O diretor do filme, Tate Taylor, contrasta o atraso das praticas sociais com a
modernidade dos carros das famílias brancas. Um dos pontos altos do filme é o
desfile de imensos carros de design zoomórfico como o Cadillac rabo-de-peixe
conversível, que mais parecia uma sereia desfilando pelas ruas ou o Chevrolet
Impala com asas traseiras de fazer inveja a Batman ou ainda os primeiros carros
com faróis olho de gato e pálpebras móveis.

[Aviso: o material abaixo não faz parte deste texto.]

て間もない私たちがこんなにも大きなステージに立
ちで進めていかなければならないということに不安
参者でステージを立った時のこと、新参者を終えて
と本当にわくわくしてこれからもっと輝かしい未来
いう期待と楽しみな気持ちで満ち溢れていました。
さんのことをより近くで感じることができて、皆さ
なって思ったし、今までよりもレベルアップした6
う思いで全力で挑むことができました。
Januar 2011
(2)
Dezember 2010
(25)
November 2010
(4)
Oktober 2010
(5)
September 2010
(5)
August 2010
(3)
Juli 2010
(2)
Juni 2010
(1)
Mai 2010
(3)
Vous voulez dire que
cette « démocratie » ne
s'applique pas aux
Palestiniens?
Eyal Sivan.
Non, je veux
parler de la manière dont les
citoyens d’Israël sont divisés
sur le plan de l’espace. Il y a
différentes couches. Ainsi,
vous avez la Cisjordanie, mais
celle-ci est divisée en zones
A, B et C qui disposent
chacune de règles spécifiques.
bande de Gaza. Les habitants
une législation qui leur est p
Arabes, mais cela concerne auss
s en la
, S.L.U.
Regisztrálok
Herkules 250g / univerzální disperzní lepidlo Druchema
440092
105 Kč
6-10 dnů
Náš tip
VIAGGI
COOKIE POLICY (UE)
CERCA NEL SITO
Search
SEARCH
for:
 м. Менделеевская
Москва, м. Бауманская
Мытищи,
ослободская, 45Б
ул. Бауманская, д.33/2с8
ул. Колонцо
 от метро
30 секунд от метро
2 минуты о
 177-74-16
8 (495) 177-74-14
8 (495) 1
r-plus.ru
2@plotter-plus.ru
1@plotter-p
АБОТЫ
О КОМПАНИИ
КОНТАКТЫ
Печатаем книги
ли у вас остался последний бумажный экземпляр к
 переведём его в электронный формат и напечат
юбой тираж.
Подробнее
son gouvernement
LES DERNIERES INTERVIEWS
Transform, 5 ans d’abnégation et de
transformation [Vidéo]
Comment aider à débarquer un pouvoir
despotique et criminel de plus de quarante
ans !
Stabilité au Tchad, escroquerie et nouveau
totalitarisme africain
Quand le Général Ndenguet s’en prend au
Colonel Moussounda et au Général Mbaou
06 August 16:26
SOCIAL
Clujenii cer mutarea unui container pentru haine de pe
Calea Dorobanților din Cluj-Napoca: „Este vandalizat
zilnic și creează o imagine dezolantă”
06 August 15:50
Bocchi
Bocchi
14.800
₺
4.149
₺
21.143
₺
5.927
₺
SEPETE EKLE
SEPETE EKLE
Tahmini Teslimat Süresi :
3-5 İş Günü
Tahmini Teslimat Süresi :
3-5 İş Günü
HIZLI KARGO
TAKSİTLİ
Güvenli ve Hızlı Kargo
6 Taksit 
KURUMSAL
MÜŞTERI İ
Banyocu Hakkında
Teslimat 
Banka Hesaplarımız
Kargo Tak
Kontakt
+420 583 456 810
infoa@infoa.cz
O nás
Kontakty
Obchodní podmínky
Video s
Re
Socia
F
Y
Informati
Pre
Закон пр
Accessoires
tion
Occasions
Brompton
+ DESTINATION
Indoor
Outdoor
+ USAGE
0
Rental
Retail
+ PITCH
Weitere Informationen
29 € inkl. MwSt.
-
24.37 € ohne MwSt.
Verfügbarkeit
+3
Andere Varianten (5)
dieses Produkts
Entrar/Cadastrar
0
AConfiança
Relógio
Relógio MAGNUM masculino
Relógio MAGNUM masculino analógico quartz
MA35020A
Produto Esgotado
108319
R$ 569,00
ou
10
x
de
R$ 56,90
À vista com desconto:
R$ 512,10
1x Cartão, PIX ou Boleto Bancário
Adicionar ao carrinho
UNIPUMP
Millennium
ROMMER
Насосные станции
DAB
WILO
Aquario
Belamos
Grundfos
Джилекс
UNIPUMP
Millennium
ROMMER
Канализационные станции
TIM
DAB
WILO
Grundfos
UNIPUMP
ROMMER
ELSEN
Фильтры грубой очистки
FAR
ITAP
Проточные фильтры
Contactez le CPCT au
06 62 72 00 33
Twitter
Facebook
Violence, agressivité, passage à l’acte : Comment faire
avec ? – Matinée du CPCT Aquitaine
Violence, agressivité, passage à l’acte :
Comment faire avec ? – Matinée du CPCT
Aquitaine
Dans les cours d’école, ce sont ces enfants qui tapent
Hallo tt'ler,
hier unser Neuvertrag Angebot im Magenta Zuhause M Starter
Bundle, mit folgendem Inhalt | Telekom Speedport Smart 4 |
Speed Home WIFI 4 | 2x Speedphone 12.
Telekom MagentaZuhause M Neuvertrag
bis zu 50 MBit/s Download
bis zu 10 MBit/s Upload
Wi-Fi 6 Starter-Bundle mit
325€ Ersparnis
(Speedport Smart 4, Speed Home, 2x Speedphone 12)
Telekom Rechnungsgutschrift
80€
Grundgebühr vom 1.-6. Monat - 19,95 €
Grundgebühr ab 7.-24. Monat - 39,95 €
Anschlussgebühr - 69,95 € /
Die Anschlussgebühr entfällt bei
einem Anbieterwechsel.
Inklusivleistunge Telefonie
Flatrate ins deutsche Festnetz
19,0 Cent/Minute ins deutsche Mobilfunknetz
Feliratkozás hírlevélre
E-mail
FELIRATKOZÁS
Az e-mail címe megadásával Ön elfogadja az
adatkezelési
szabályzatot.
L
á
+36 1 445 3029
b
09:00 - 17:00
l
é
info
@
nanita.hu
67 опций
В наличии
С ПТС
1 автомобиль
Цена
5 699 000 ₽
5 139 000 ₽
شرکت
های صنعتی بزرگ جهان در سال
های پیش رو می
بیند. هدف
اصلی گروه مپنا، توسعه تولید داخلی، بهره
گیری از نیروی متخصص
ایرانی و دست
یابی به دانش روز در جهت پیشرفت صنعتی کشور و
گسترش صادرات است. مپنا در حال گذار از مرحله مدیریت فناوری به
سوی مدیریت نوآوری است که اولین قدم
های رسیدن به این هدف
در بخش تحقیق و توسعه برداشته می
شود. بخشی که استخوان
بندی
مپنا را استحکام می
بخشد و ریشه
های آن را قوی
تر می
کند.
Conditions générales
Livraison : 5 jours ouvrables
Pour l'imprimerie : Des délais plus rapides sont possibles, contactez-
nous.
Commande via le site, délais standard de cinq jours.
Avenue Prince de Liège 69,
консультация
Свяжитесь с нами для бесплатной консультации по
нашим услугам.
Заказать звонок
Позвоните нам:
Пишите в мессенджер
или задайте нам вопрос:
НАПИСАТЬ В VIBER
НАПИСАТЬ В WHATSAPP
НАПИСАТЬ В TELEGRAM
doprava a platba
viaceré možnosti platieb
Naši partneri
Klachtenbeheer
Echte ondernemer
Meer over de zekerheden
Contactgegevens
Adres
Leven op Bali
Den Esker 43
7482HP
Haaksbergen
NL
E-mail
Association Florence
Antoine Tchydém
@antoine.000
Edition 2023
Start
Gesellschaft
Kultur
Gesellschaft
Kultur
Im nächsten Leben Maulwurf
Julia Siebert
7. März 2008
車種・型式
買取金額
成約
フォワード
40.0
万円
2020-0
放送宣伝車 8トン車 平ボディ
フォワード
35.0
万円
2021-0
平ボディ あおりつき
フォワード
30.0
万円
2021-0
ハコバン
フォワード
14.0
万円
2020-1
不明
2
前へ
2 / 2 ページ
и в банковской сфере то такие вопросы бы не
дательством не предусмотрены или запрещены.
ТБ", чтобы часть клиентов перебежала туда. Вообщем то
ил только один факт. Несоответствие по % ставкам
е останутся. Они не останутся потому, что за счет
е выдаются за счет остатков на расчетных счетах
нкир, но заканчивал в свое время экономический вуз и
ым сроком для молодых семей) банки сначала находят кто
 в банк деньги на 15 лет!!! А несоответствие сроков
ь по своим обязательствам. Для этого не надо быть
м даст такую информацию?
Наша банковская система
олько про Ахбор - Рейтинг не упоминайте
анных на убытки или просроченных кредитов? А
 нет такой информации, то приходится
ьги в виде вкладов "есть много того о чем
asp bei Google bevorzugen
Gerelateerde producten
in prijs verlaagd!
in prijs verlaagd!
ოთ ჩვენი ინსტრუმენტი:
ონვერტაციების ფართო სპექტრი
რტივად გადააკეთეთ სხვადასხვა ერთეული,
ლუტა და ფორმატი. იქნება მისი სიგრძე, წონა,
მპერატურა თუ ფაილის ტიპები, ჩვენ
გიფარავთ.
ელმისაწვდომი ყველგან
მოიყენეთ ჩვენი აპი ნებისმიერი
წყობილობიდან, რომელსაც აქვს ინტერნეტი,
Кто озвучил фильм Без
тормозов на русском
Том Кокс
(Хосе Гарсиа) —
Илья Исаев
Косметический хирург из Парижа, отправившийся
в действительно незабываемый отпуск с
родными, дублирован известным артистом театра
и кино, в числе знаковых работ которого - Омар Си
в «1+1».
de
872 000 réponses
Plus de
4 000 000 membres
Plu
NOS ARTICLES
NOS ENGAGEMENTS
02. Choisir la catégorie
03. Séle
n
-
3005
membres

A abolição da escravatura se deu no Brasil 25 anos depois dos EE. UU., mas os
Direitos Civis estão atrasados pelo menos meio século. Ainda há quem acredite
que as cotas são uma invenção dos comunistas. Os sanitários e elevadores
segregados, que só existem no Brasil, estão normatizados nos nossos códigos de
obras. Conheci na Pituba um pequeno edifício que só possuía um elevador, mas
este foi dividido no meio por um tabique, com acessos e comandos separados.
Mesmo assim os patrões quase-brancos reclamavam dos empregados, quase-negros,
que marcavam todos os andares só para pirraçar. Mas eles faziam o mesmo.
Aqui a segregação atende pelo nome de “serviço”. Um apartamento com “serviço
completo” deve possuir tanque de lavagem ou despejo, “quarto de criada”, W.C. e
acessos diferenciados. Nesses códigos os quartos de criadas obedecem ao
principio do “mínimo habitável sem fazer força”, ou seja, 4 m². Como as
empregadas de “tempo integral e dedicação exclusiva” estão se tornando raras, as
imobiliárias passaram a apelidar estes cubículos, agora ligados ao corredor, de
quartos reversíveis, para servir a outra máquina que não pode parar, o
computador.
Mas os sanitários continuam separados, inclusive nos apartamentos mínimos, tipo
sala-e-copulatório, como dizia Flávio de Carvalho. Conheci alguns, em
apartamentos grandes e de luxo, que mal chegavam a ter 1m² e a empregada tinha
que tomar banho sentada. No Mississipi na década de 60 a situação já era melhor.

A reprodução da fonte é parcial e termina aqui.